§ **TASK BRIEF**
Give back every entry, copied exactly.

§ **DATA SUPPLIED**
--------------------------------------------------

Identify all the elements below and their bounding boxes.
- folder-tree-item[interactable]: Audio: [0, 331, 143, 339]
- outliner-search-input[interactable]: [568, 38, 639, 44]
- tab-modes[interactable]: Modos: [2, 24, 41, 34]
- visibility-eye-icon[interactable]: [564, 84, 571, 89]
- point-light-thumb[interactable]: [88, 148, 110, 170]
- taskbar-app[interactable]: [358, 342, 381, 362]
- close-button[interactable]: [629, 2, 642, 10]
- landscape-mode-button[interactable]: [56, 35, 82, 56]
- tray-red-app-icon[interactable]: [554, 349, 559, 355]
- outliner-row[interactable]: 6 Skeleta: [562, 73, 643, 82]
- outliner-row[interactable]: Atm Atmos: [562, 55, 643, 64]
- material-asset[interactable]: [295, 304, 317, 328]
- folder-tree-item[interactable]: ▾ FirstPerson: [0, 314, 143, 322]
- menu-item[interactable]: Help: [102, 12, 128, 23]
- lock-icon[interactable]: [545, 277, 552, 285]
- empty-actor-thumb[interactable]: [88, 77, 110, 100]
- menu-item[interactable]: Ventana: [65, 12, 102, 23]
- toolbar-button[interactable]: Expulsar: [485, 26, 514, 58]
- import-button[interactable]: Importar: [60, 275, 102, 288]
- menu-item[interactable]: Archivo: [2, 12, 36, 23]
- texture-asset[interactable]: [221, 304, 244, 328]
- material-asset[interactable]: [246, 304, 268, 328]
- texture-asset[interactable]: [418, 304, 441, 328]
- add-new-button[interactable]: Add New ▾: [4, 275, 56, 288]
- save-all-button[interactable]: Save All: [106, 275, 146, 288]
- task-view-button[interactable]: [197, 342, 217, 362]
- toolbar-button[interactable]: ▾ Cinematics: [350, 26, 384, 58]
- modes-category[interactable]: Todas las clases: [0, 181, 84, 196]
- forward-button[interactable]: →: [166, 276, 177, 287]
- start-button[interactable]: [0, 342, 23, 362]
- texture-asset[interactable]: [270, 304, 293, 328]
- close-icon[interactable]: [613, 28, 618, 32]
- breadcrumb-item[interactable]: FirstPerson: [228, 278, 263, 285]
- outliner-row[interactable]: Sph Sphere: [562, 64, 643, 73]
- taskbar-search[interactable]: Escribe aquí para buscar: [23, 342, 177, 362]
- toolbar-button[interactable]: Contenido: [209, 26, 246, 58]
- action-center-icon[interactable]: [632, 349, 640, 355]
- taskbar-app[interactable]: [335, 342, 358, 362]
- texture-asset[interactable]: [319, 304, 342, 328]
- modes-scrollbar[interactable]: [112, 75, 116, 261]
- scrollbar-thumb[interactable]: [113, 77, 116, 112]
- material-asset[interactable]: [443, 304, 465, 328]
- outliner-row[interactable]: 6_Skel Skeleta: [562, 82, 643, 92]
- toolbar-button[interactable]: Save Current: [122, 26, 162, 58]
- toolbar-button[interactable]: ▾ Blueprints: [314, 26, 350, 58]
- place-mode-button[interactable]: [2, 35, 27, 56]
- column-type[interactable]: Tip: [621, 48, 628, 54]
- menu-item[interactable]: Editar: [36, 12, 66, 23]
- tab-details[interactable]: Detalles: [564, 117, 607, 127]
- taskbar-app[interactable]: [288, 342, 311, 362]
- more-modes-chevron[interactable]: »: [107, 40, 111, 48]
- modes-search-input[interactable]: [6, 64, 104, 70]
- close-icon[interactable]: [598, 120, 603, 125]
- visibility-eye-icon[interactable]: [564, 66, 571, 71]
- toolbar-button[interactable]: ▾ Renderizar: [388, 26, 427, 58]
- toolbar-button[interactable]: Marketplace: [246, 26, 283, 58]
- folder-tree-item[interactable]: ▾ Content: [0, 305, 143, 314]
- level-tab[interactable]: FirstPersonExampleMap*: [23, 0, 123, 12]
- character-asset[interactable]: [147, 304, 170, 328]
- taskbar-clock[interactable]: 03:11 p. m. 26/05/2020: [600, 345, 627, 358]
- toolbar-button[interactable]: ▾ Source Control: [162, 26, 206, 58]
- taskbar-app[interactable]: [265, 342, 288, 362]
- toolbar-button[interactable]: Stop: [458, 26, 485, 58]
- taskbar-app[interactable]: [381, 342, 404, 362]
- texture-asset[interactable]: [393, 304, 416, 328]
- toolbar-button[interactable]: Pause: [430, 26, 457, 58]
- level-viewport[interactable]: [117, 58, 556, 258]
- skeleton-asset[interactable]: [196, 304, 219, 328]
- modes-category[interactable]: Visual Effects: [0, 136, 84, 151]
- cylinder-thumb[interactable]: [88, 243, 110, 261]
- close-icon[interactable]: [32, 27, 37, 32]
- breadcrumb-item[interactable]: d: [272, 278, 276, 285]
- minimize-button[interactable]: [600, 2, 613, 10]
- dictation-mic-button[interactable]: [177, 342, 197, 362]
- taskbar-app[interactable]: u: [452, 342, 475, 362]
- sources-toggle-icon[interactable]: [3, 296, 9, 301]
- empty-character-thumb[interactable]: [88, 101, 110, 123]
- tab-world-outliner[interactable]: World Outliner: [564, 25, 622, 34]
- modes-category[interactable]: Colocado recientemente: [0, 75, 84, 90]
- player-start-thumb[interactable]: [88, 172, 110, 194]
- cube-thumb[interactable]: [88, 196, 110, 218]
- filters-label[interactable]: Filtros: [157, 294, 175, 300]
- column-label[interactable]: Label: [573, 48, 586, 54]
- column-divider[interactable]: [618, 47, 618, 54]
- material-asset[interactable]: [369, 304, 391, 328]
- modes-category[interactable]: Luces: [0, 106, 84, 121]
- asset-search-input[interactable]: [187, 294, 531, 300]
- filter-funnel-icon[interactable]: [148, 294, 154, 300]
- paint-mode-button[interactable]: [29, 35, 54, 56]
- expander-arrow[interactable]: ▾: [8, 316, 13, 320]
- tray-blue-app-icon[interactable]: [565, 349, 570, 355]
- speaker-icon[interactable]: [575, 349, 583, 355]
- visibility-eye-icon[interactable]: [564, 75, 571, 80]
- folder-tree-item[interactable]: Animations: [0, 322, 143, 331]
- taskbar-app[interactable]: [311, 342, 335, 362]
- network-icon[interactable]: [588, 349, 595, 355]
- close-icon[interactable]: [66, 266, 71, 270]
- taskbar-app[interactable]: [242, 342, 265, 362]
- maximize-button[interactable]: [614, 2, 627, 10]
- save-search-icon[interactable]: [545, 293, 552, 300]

--------------------------------------------------

§ **FINISHED TASK**
Identify all the elements below and their bounding boxes.
- folder-tree-item[interactable]: Audio: [0, 331, 143, 339]
- outliner-search-input[interactable]: [568, 38, 639, 44]
- tab-modes[interactable]: Modos: [2, 24, 41, 34]
- visibility-eye-icon[interactable]: [564, 84, 571, 89]
- point-light-thumb[interactable]: [88, 148, 110, 170]
- taskbar-app[interactable]: [358, 342, 381, 362]
- close-button[interactable]: [629, 2, 642, 10]
- landscape-mode-button[interactable]: [56, 35, 82, 56]
- tray-red-app-icon[interactable]: [554, 349, 559, 355]
- outliner-row[interactable]: 6 Skeleta: [562, 73, 643, 82]
- outliner-row[interactable]: Atm Atmos: [562, 55, 643, 64]
- material-asset[interactable]: [295, 304, 317, 328]
- folder-tree-item[interactable]: ▾ FirstPerson: [0, 314, 143, 322]
- menu-item[interactable]: Help: [102, 12, 128, 23]
- lock-icon[interactable]: [545, 277, 552, 285]
- empty-actor-thumb[interactable]: [88, 77, 110, 100]
- menu-item[interactable]: Ventana: [65, 12, 102, 23]
- toolbar-button[interactable]: Expulsar: [485, 26, 514, 58]
- import-button[interactable]: Importar: [60, 275, 102, 288]
- menu-item[interactable]: Archivo: [2, 12, 36, 23]
- texture-asset[interactable]: [221, 304, 244, 328]
- material-asset[interactable]: [246, 304, 268, 328]
- texture-asset[interactable]: [418, 304, 441, 328]
- add-new-button[interactable]: Add New ▾: [4, 275, 56, 288]
- save-all-button[interactable]: Save All: [106, 275, 146, 288]
- task-view-button[interactable]: [197, 342, 217, 362]
- toolbar-button[interactable]: ▾ Cinematics: [350, 26, 384, 58]
- modes-category[interactable]: Todas las clases: [0, 181, 84, 196]
- forward-button[interactable]: →: [166, 276, 177, 287]
- start-button[interactable]: [0, 342, 23, 362]
- texture-asset[interactable]: [270, 304, 293, 328]
- close-icon[interactable]: [613, 28, 618, 32]
- breadcrumb-item[interactable]: FirstPerson: [228, 278, 263, 285]
- outliner-row[interactable]: Sph Sphere: [562, 64, 643, 73]
- taskbar-search[interactable]: Escribe aquí para buscar: [23, 342, 177, 362]
- toolbar-button[interactable]: Contenido: [209, 26, 246, 58]
- action-center-icon[interactable]: [632, 349, 640, 355]
- taskbar-app[interactable]: [335, 342, 358, 362]
- texture-asset[interactable]: [319, 304, 342, 328]
- modes-scrollbar[interactable]: [112, 75, 116, 261]
- scrollbar-thumb[interactable]: [113, 77, 116, 112]
- material-asset[interactable]: [443, 304, 465, 328]
- outliner-row[interactable]: 6_Skel Skeleta: [562, 82, 643, 92]
- toolbar-button[interactable]: Save Current: [122, 26, 162, 58]
- toolbar-button[interactable]: ▾ Blueprints: [314, 26, 350, 58]
- place-mode-button[interactable]: [2, 35, 27, 56]
- column-type[interactable]: Tip: [621, 48, 628, 54]
- menu-item[interactable]: Editar: [36, 12, 66, 23]
- tab-details[interactable]: Detalles: [564, 117, 607, 127]
- taskbar-app[interactable]: [288, 342, 311, 362]
- more-modes-chevron[interactable]: »: [107, 40, 111, 48]
- modes-search-input[interactable]: [6, 64, 104, 70]
- close-icon[interactable]: [598, 120, 603, 125]
- visibility-eye-icon[interactable]: [564, 66, 571, 71]
- toolbar-button[interactable]: ▾ Renderizar: [388, 26, 427, 58]
- toolbar-button[interactable]: Marketplace: [246, 26, 283, 58]
- folder-tree-item[interactable]: ▾ Content: [0, 305, 143, 314]
- level-tab[interactable]: FirstPersonExampleMap*: [23, 0, 123, 12]
- character-asset[interactable]: [147, 304, 170, 328]
- taskbar-clock[interactable]: 03:11 p. m. 26/05/2020: [600, 345, 627, 358]
- toolbar-button[interactable]: ▾ Source Control: [162, 26, 206, 58]
- taskbar-app[interactable]: [265, 342, 288, 362]
- toolbar-button[interactable]: Stop: [458, 26, 485, 58]
- taskbar-app[interactable]: [381, 342, 404, 362]
- texture-asset[interactable]: [393, 304, 416, 328]
- toolbar-button[interactable]: Pause: [430, 26, 457, 58]
- level-viewport[interactable]: [117, 58, 556, 258]
- skeleton-asset[interactable]: [196, 304, 219, 328]
- modes-category[interactable]: Visual Effects: [0, 136, 84, 151]
- cylinder-thumb[interactable]: [88, 243, 110, 261]
- close-icon[interactable]: [32, 27, 37, 32]
- breadcrumb-item[interactable]: d: [272, 278, 276, 285]
- minimize-button[interactable]: [600, 2, 613, 10]
- dictation-mic-button[interactable]: [177, 342, 197, 362]
- taskbar-app[interactable]: u: [452, 342, 475, 362]
- sources-toggle-icon[interactable]: [3, 296, 9, 301]
- empty-character-thumb[interactable]: [88, 101, 110, 123]
- tab-world-outliner[interactable]: World Outliner: [564, 25, 622, 34]
- modes-category[interactable]: Colocado recientemente: [0, 75, 84, 90]
- player-start-thumb[interactable]: [88, 172, 110, 194]
- cube-thumb[interactable]: [88, 196, 110, 218]
- filters-label[interactable]: Filtros: [157, 294, 175, 300]
- column-label[interactable]: Label: [573, 48, 586, 54]
- column-divider[interactable]: [618, 47, 618, 54]
- material-asset[interactable]: [369, 304, 391, 328]
- modes-category[interactable]: Luces: [0, 106, 84, 121]
- asset-search-input[interactable]: [187, 294, 531, 300]
- filter-funnel-icon[interactable]: [148, 294, 154, 300]
- paint-mode-button[interactable]: [29, 35, 54, 56]
- expander-arrow[interactable]: ▾: [8, 316, 13, 320]
- tray-blue-app-icon[interactable]: [565, 349, 570, 355]
- speaker-icon[interactable]: [575, 349, 583, 355]
- visibility-eye-icon[interactable]: [564, 75, 571, 80]
- folder-tree-item[interactable]: Animations: [0, 322, 143, 331]
- taskbar-app[interactable]: [311, 342, 335, 362]
- network-icon[interactable]: [588, 349, 595, 355]
- close-icon[interactable]: [66, 266, 71, 270]
- taskbar-app[interactable]: [242, 342, 265, 362]
- maximize-button[interactable]: [614, 2, 627, 10]
- save-search-icon[interactable]: [545, 293, 552, 300]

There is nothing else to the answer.